Definition 12.1 (Eigenvalues and Eigenvectors) For a square matrix \(\A_{n\times n}\), a scalar \(\lambda\) is called an eigenvalue of \(\A\) if there is a nonzero vector \(\x\) such that \[\A\x=\lambda\x.\] Such a vector, \(\x\) is called an eigenvector of \(\A\) corresponding to the eigenvalue \(\lambda\). We sometimes refer to the pair \((\lambda,\x)\) as an eigenpair.
Eigenvalues and eigenvectors have numerous applications from graphic design to quantum mechanics to geology to epidemiology. The main application of note for data scientists is Principal Component Analysis, but we will also see eigenvalue equations used in social network analysis to determine important players in a network and to detect communities in the network. Before we dive into those applications, let’s first get a handle on the definition by exploring some examples.
Example 12.1 (Eigenvalues and Eigenvectors) Determine whether \(\x=\pm 1\\1 \mp\) is an eigenvector of \(\A=\pm 3 & 1 \\1&3 \mp\) and if so, find the corresponding eigenvalue.\ To determine whether \(\x\) is an eigenvector, we want to compute \(\A\x\) and observe whether the result is a multiple of \(\x\). If this is the case, then the multiplication factor is the corresponding eigenvalue: \[\A\x=\pm 3 & 1 \\1&3 \mp \pm 1\\1 \mp =\pm 4\\4 \mp=4\pm 1\\1 \mp\] From this it follows that \(\x\) is an eigenvector of \(\A\) and the corresponding eigenvalue is \(\lambda = 4\).\
Is the vector \(\y=\pm 2\\2 \mp\) an eigenvector? \[\A\y=\pm 3 & 1 \\1&3 \mp \pm 2\\2 \mp =\pm 8\\8 \mp=4\pm 2\\2 \mp = 4\y\] Yes, it is and it corresponds to the same eigenvalue, \(\lambda=4\)
Example 12.1 shows a very important property of eigenvalue-eigenvector pairs. If \((\lambda,\x)\) is an eigenpair then any scalar multiple of \(\x\) is also an eigenvector corresponding to \(\lambda\).
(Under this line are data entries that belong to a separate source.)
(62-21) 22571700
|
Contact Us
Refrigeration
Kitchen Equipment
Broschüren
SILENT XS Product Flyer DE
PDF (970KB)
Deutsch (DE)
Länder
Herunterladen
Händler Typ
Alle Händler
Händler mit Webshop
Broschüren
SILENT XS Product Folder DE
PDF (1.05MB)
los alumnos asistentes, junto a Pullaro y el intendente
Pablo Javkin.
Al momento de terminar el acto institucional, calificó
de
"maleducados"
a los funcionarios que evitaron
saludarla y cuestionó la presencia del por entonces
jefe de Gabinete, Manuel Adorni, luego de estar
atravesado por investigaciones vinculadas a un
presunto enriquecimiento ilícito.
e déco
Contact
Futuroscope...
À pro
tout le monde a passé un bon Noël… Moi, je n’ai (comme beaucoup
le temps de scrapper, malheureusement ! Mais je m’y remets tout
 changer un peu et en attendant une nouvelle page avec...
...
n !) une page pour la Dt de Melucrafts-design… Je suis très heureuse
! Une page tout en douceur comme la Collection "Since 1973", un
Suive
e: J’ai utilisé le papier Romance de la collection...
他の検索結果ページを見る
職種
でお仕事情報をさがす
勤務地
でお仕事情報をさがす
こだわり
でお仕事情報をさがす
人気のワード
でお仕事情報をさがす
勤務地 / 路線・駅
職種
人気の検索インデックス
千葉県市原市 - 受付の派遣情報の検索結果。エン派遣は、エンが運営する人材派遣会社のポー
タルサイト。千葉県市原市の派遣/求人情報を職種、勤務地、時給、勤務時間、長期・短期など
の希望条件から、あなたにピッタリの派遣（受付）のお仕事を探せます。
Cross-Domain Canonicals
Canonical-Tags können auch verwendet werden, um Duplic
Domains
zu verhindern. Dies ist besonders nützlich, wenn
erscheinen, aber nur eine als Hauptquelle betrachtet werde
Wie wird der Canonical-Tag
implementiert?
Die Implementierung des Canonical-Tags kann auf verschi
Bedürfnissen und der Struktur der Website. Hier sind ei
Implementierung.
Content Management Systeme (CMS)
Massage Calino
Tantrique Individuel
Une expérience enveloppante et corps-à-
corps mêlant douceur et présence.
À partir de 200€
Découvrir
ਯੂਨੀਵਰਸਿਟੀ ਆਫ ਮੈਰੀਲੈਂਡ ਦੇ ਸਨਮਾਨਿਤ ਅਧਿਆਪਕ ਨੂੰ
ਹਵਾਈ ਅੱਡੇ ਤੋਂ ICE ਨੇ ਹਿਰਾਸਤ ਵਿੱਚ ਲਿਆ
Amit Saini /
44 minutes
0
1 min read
To see this, let \((\lambda,\x)\) be an eigenpair for a matrix \(\A\) (which means that \(\A\x=\lambda\x\)) and let \(\y=\alpha\x\) be any scalar multiple of \(\x\). Then we have, \[\A\y = \A(\alpha\x)=\alpha(\A\x) = \alpha(\lambda\x) = \lambda(\alpha\x)=\lambda\y\] which shows that \(\y\) (or any scalar multiple of \(\x\)) is also an eigenvector associated with the eigenvalue \(\lambda\).
Thus, for each eigenvalue we have infinitely many eigenvectors. In the preceding example, the eigenvectors associated with \(\lambda = 4\) will be scalar multiples of \(\x=\pm 1\\1 \mp\). You may recall from Chapter 7 that the set of all scalar multiples of \(\x\) is denoted \(span(\x)\). The \(span(\x)\) in this example represents the eigenspace of \(\lambda\). Note: when using software to compute eigenvectors, it is standard practice for the software to provide the normalized/unit eigenvector.
In some situations, an eigenvalue can have multiple eigenvectors which are linearly independent. The number of linearly independent eigenvectors associated with an eigenvalue is called the geometric multiplicity of the eigenvalue. Example 12.2 clarifies this concept.
Example 12.2 (Geometric Multiplicity) Consider the matrix \(\A=\pm 3 & 0 \\0 & 3 \mp\). It should be straightforward to see that \(\x_1 =\pm 1 \\0 \mp\) and \(\x_2=\pm 0\\1\mp\) are both eigenvectors corresponding to the eigenvalue \(\lambda = 3\). \(\x_1\) and \(\x_2\) are linearly independent, therefore the geometric multiplicity of \(\lambda=3\) is 2.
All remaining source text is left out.